Caminhamos em silencio até o carro, dessa vez o clima era descontraído e calmo, no fim das contas tudo isso estava criando um laço de segurança e confiança entre nós.

- Eu... – Ele me olha quando para em frente a minha casa. – Não é que acho que você é uma criança, sua mente é evoluída e você está a frente da maioria da sua idade, mas...

- Mas...? – Ele me fuzila com os olhos e eu sorrio docemente fingindo inocência.

- Nós temos dez anos de diferença, e não podemos ficar nos beijando... Não que não tenha sido bom... eu.

- Você está apenas piorando a sua situação. – Falo rindo.

- Inicialmente eu fiquei puto por você ter uma vaga no departamento, você é uma adolescente que teve sorte em um caso o que poderia fazer? Depois foi mostrando o quanto era boa, mas sempre foi legal implicar contigo, te ver ficando puta e tal, algumas vezes você ficava toda corada e em outras vermelha de raiva, eu te vi me xingando muitas vezes quando não havia mais ninguém na sala, era hilário. – Ele diz como se estivesse se lembrando daqueles momentos e ri ao mesmo tempo em que isso me deixa sem graça. – Eu gostava de te afetar... – Ele dá de ombros. – Mas, ai você começou a me afetar e essas suas merdas de pijama... Não podemos fazer isso, você é uma adolescente e eu... temos que conviver profissionalmente, entende? – Ele me encara questionando, mas sem me dar tempo de responder. – Você é inocente e doce e eu digamos... tenho gostos peculiares, não quero fazer isso com você.

- Talvez... – Começo devagar, sabia exatamente o que ele estava falando. – No fim das contas eu não seja tão inocente e doce assim, talvez eu compartilhe dos mesmos gostos que você...

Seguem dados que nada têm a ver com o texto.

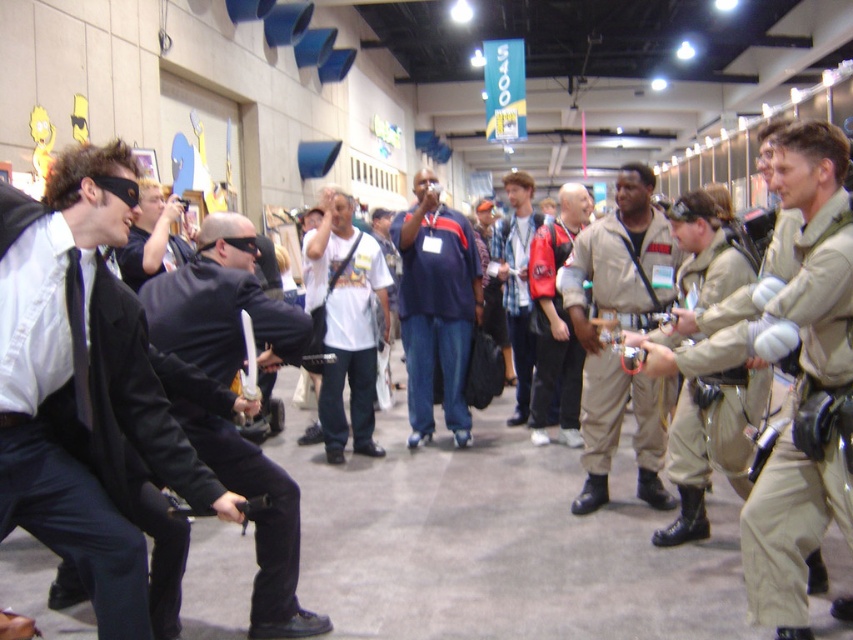 Question: Is matte black suit at left to the right of matte black camera at center from the viewer's perspective?

Choices:
 (A) yes
 (B) no

Answer: (A)

Question: Does khaki cotton jumpsuit at center appear over white cotton t-shirt at center?

Choices:
 (A) yes
 (B) no

Answer: (B)

Question: Which object is farther from the camera taking this photo?

Choices:
 (A) white cotton t-shirt at center
 (B) khaki cotton jumpsuit at center
 (C) dark blue jersey at center

Answer: (C)

Question: Which of the following is the farthest from the observer?

Choices:
 (A) matte black camera at center
 (B) dark blue jersey at center

Answer: (B)

Question: Is matte black suit at left positioned in front of white cotton t-shirt at center?

Choices:
 (A) no
 (B) yes

Answer: (B)

Question: Which point is closer to the camera taking this photo?

Choices:
 (A) (822, 349)
 (B) (20, 275)
 (C) (521, 212)

Answer: (B) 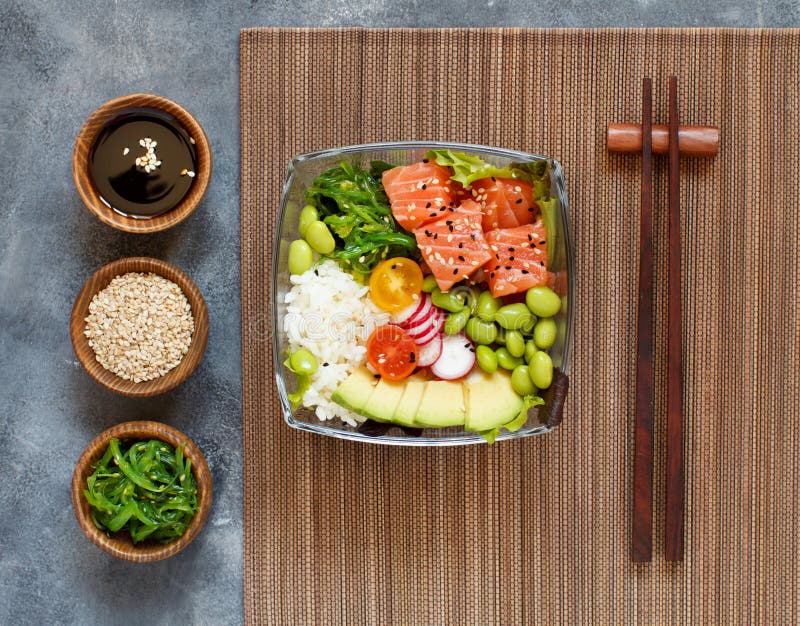 Where is `mat`? mat is located at coordinates (326, 548). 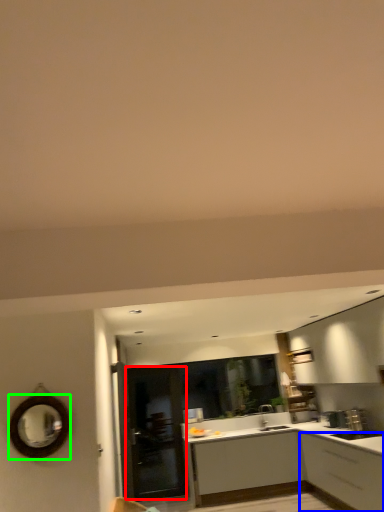 Question: Which object is positioned closest to glass door (highlighted by a red box)? Select from cabinetry (highlighted by a blue box) and mirror (highlighted by a green box).

Choices:
 (A) cabinetry
 (B) mirror

Answer: (A) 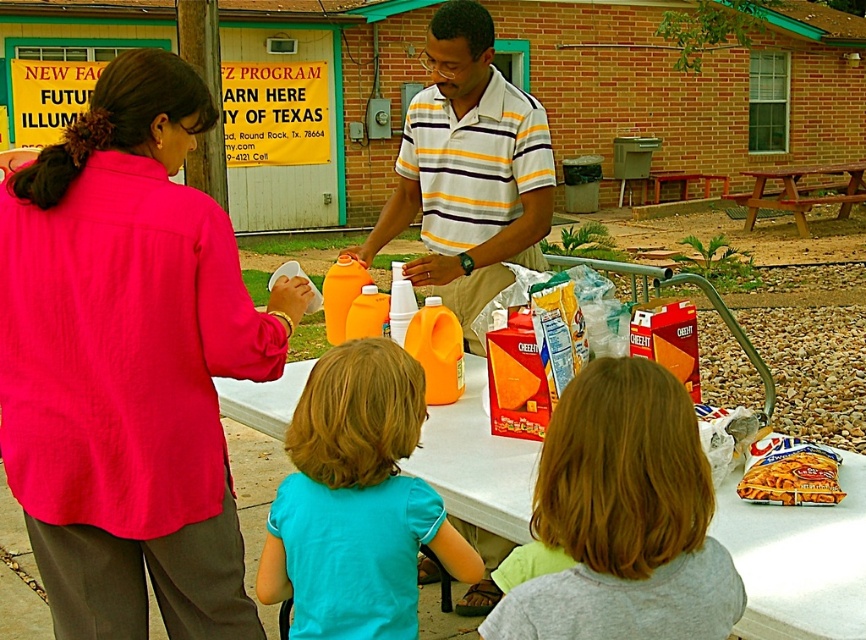 You are a participant at the event and need to reach the teal cotton shirt at center to ask a question. The wooden picnic table at center is blocking your path. Can you go around the table to reach the shirt?

The teal cotton shirt at center is below the wooden picnic table at center, meaning the shirt is positioned under the table. Since the table is blocking your path, you can go around the table to reach the shirt located underneath.

You are a volunteer at the event and need to hand out shirts to participants. You see the striped cotton shirt at center and the striped cotton polo shirt at center. Which one is positioned lower on the person?

The striped cotton shirt at center is positioned lower than the striped cotton polo shirt at center.

You are organizing a community event and need to determine if the matte pink blouse at center can be placed on the white plastic table at lower center without any issues. Based on their sizes, what would you advise?

The matte pink blouse at center is bigger than the white plastic table at lower center, so it may not fit properly. Consider using a larger table or folding the blouse to accommodate it. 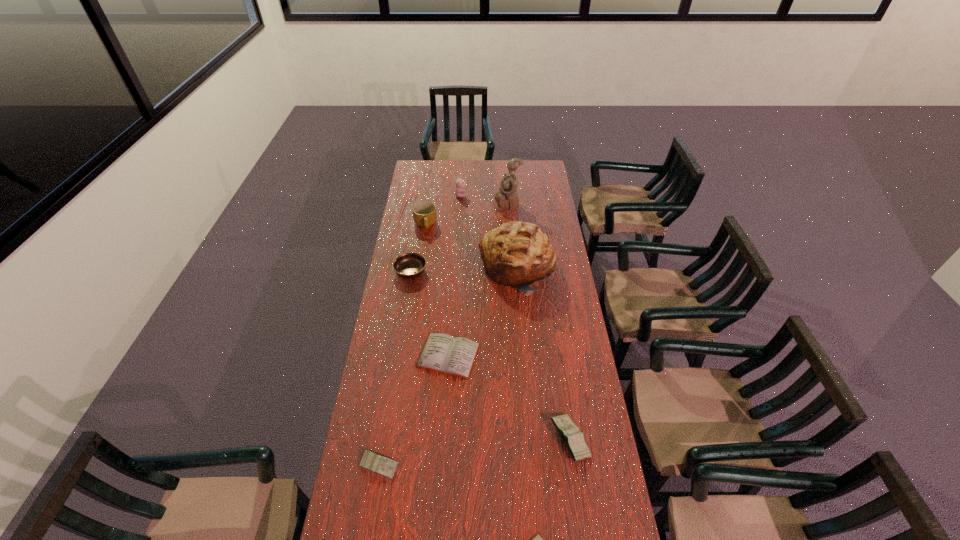 Find the location of a particular element. The height and width of the screenshot is (540, 960). object that is the sixth closest to the tallest object is located at coordinates (574, 441).

Find the location of a particular element. The image size is (960, 540). diary that is the third closest to the farthest diary is located at coordinates (537, 539).

Where is `the closest diary to the eighth shortest object`? The height and width of the screenshot is (540, 960). the closest diary to the eighth shortest object is located at coordinates (453, 355).

Locate which white diary is the second closest to the bread. Please provide its 2D coordinates. Your answer should be formatted as a tuple, i.e. [(x, y)], where the tuple contains the x and y coordinates of a point satisfying the conditions above.

[(537, 539)]

Identify the location of vacant region that satisfies the following two spatial constraints: 1. on the front-facing side of the figurine; 2. on the right side of the bread. This screenshot has width=960, height=540. (513, 268).

Locate an element on the screen. This screenshot has width=960, height=540. vacant area that satisfies the following two spatial constraints: 1. on the back side of the second tallest object; 2. on the front-facing side of the figurine is located at coordinates coord(512,204). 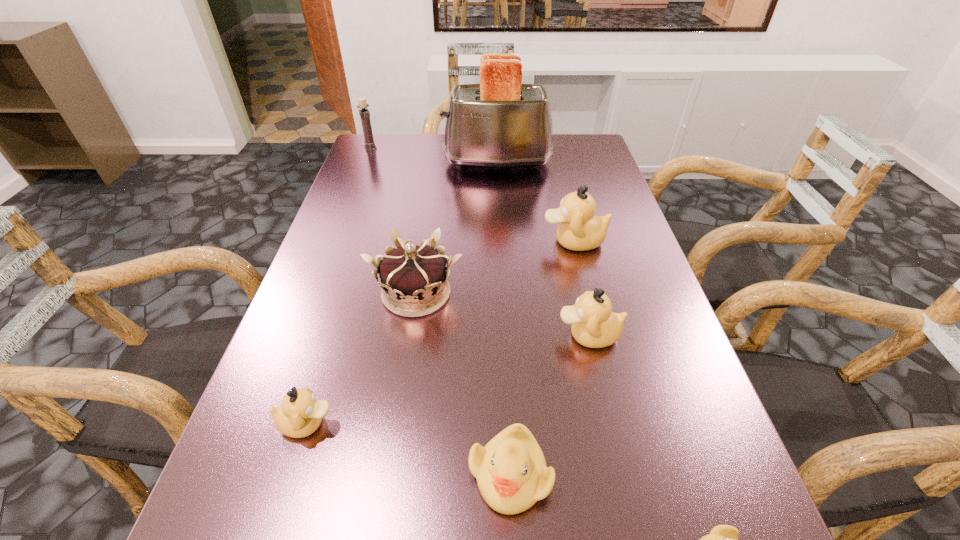 What are the coordinates of `the second duckling from left to right` in the screenshot? It's located at (511, 472).

Identify the location of the left yellow duckling. (511, 472).

You are a GUI agent. You are given a task and a screenshot of the screen. Output one action in this format:
    pyautogui.click(x=<x>, y=<y>)
    Task: Click on the blank space located 0.210m on the side of the gray toaster with the control lever
    
    Given the screenshot: What is the action you would take?
    pyautogui.click(x=372, y=163)

Locate an element on the screen. The image size is (960, 540). vacant space located on the side of the gray toaster with the control lever is located at coordinates (405, 163).

Image resolution: width=960 pixels, height=540 pixels. I want to click on vacant space situated on the side of the gray toaster with the control lever, so click(412, 163).

Image resolution: width=960 pixels, height=540 pixels. I want to click on vacant region located 0.330m on the front of the candle holder, so click(x=346, y=213).

Locate an element on the screen. free region located 0.400m on the face of the biggest tan duckling is located at coordinates (371, 241).

At what (x,y) coordinates should I click in order to perform the action: click on free spot located 0.280m on the face of the biggest tan duckling. Please return your answer as a coordinate pair (x, y). This screenshot has width=960, height=540. Looking at the image, I should click on (422, 241).

At what (x,y) coordinates should I click in order to perform the action: click on vacant region located 0.340m on the face of the biggest tan duckling. Please return your answer as a coordinate pair (x, y). This screenshot has width=960, height=540. Looking at the image, I should click on (396, 241).

Where is `blank space located on the front of the crown`? blank space located on the front of the crown is located at coordinates (385, 499). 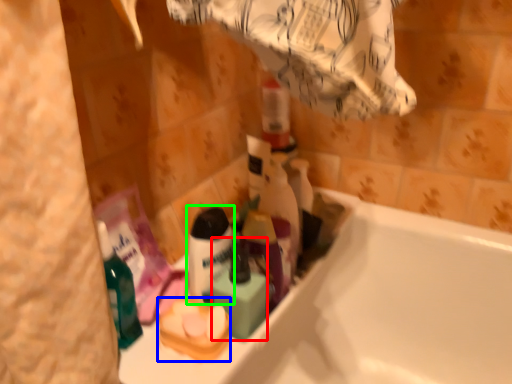 Question: Estimate the real-world distances between objects in this image. Which object is closer to mouthwash (highlighted by a red box), product (highlighted by a blue box) or shaving cream (highlighted by a green box)?

Choices:
 (A) product
 (B) shaving cream

Answer: (B) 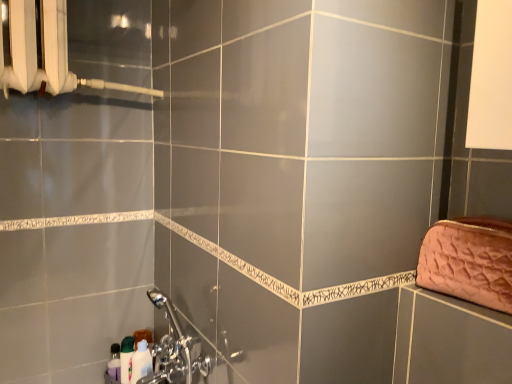 Question: Visually, is green glossy bottle at lower left, acting as the second toiletry starting from the right, positioned to the left or to the right of chrome metallic faucet at lower left?

Choices:
 (A) right
 (B) left

Answer: (B)

Question: From the image's perspective, is green glossy bottle at lower left, the second toiletry in the left-to-right sequence, located above or below chrome metallic faucet at lower left?

Choices:
 (A) below
 (B) above

Answer: (A)

Question: Based on their relative distances, which object is farther from the translucent plastic bottle at lower left, the 1th toiletry in the left-to-right sequence?

Choices:
 (A) green glossy bottle at lower left, acting as the second toiletry starting from the right
 (B) chrome metallic faucet at lower left
 (C) white glossy bottle at lower left, the third toiletry viewed from the left
 (D) pink quilted fabric clutch at right
 (E) white plastic radiator at upper left

Answer: (D)

Question: Considering the real-world distances, which object is farthest from the translucent plastic bottle at lower left, the third toiletry positioned from the right?

Choices:
 (A) pink quilted fabric clutch at right
 (B) white plastic radiator at upper left
 (C) white glossy bottle at lower left, placed as the first toiletry when sorted from right to left
 (D) chrome metallic faucet at lower left
 (E) green glossy bottle at lower left, acting as the second toiletry starting from the right

Answer: (A) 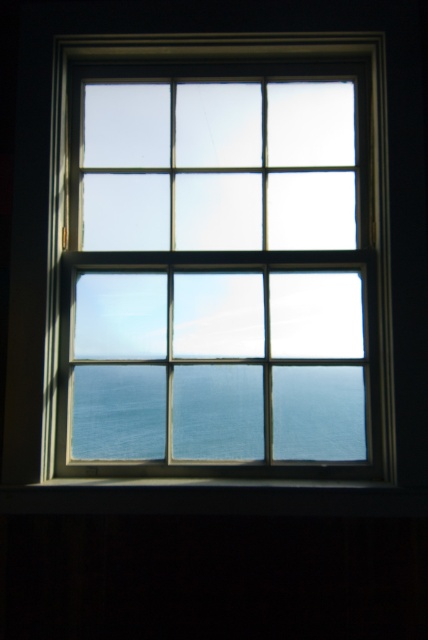 Is clear glass window at center positioned before blue glassy water at center?

Yes, clear glass window at center is closer to the viewer.

Which is above, clear glass window at center or blue glassy water at center?

Positioned higher is clear glass window at center.

Does point (368, 440) come closer to viewer compared to point (335, 448)?

That is True.

This screenshot has width=428, height=640. What are the coordinates of `clear glass window at center` in the screenshot? It's located at (219, 260).

What do you see at coordinates (219, 260) in the screenshot?
I see `clear glass window at center` at bounding box center [219, 260].

Can you confirm if clear glass window at center is taller than dark wood paneling at bottom?

Yes.

The image size is (428, 640). What are the coordinates of `clear glass window at center` in the screenshot? It's located at (219, 260).

Where is `clear glass window at center`? clear glass window at center is located at coordinates (219, 260).

Who is lower down, dark wood paneling at bottom or blue glassy water at center?

dark wood paneling at bottom is below.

Saio rapidamente do carro deixando um Draco boquiaberto para trás, depois que a frase foi dita eu sai sem nem ao menos olhar pra trás, talvez eu estivesse me precipitado ou falado demais e fosse me arrepender posteriormente, mas eu duvidava, o seu jeito provava muita coisa além do que eu tinha visto a um tempo atrás no computador dele, e eu tinha gostado bastante disso.


Notas Finais


Espero que tenham gostado, comentem e favoritem!
Me contem o que estão achando, por favor, eu sinceramente adoro esses momentos dos dois.
Logo logo teremos capítulos novos.
Até lá, beijinhos.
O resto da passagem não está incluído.